4 Percent Rule Calculator
Last updated July 2, 2026
The 4 percent rule is the most widely cited guideline in retirement planning, and understanding both what it says and what it doesn't is essential to using it wisely. The rule emerged from the 1998 Trinity Study, in which three finance professors at Trinity University analyzed historical stock and bond returns from 1926 through 1995. Their finding: a retiree withdrawing 4 percent of their portfolio in year one — then adjusting that dollar amount for inflation each year — had a 95 percent probability of not running out of money over a 30-year retirement with a diversified portfolio of 50 to 75 percent stocks.
In 2026, Morningstar's research places the updated safe withdrawal rate at approximately 3.9 percent for new retirees, reflecting current market valuations and interest rates.
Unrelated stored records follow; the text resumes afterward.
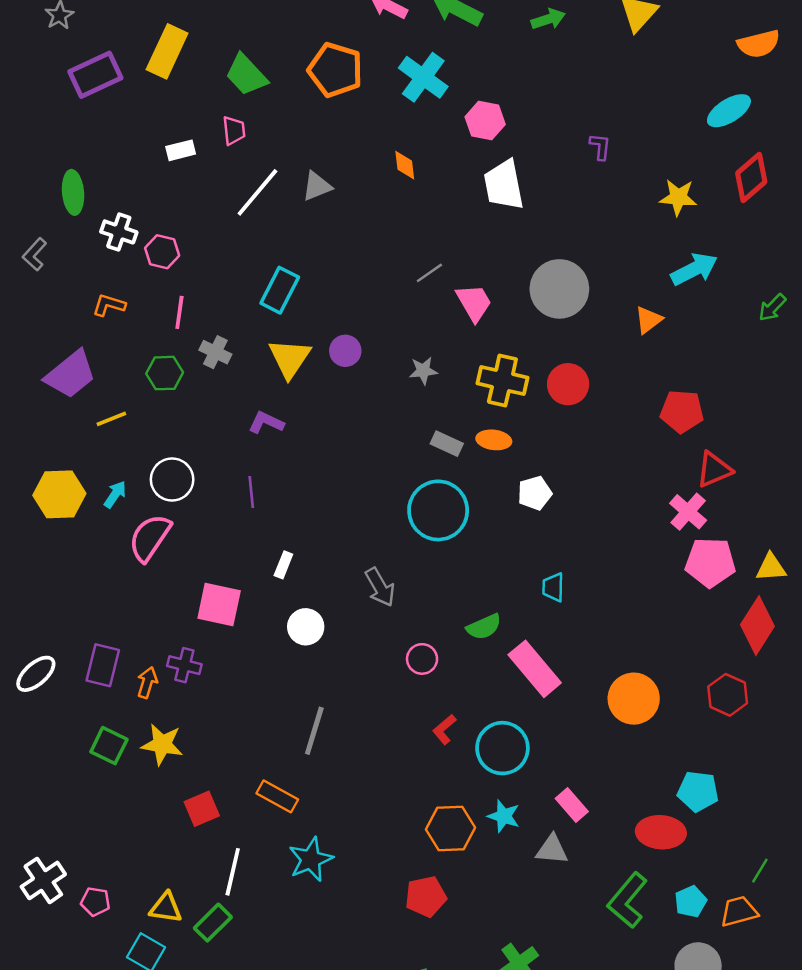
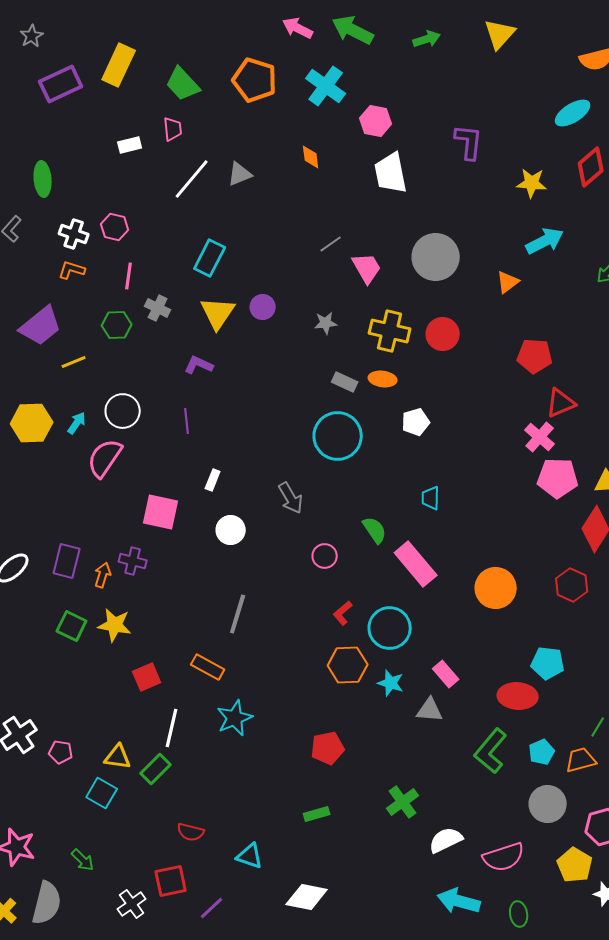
purple L-shape: (600, 147) -> (469, 142), size x1.6
white cross: (119, 232) -> (74, 234), moved
green semicircle: (484, 627) -> (375, 530), turned -100
orange hexagon: (450, 829) -> (348, 665), moved

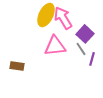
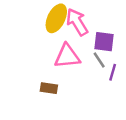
purple square: (85, 34) -> (104, 42), turned -36
brown rectangle: (17, 66) -> (49, 88), moved

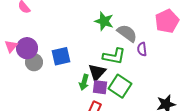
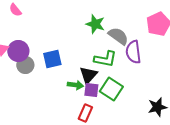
purple semicircle: (142, 49) -> (133, 52), size x1.6
green arrow: (84, 82) -> (75, 85), turned -98

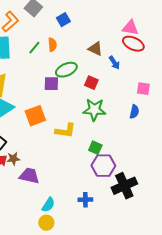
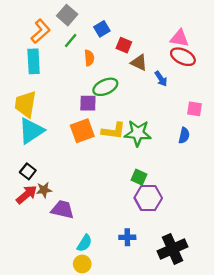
green line: (34, 48) -> (71, 41), moved
red square: (91, 83) -> (124, 45), moved
orange square: (35, 116) -> (82, 131), moved
yellow L-shape: (65, 131) -> (113, 131), moved
black cross: (124, 186) -> (173, 249), moved

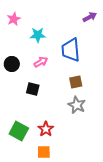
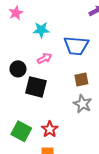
blue trapezoid: (71, 50) -> (76, 46), turned -80
black circle: (12, 64) -> (18, 69), moved
black square: (33, 89) -> (36, 87), size x1.5

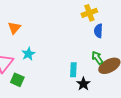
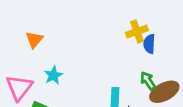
yellow cross: (89, 13) -> (137, 31), moved

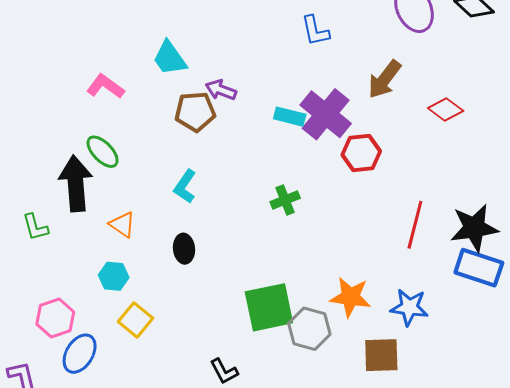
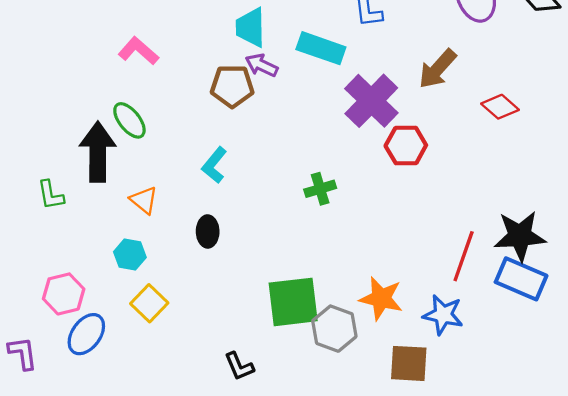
cyan trapezoid: (170, 58) -> (251, 27), moved, turned 30
cyan rectangle: (290, 117) -> (321, 48), moved, size x1.4
red line: (415, 225) -> (464, 256), moved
The rule also faces a structural limitation for early retirees: it was designed for 30-year retirements, not 40 or 50-year ones. Someone retiring at 55 with a 40-year horizon should apply a more conservative rate of 3.3 to 3.5 percent. The practical implication of the rule is its inverse: to determine the required retirement amount, multiply your annual spending by 25 (the reciprocal of 4 percent). Annual spending of $50,000 implies a target savings of $1.25 million. The 4 percent rule is most useful as a planning benchmark, not as a rigid execution rule — spending flexibility in response to market conditions typically produces better outcomes than mechanical adherence.
The 4 percent rule says you can withdraw roughly $40,000 per year from a $1 million portfolio with a high historical probability of not running out of money over 30 years. For retirements longer than 30 years, a 3.3 to 3.5 percent range is commonly used. And remember: the rule is a starting point, not a contract — building in some flexibility to reduce spending in poor market years significantly improves your odds.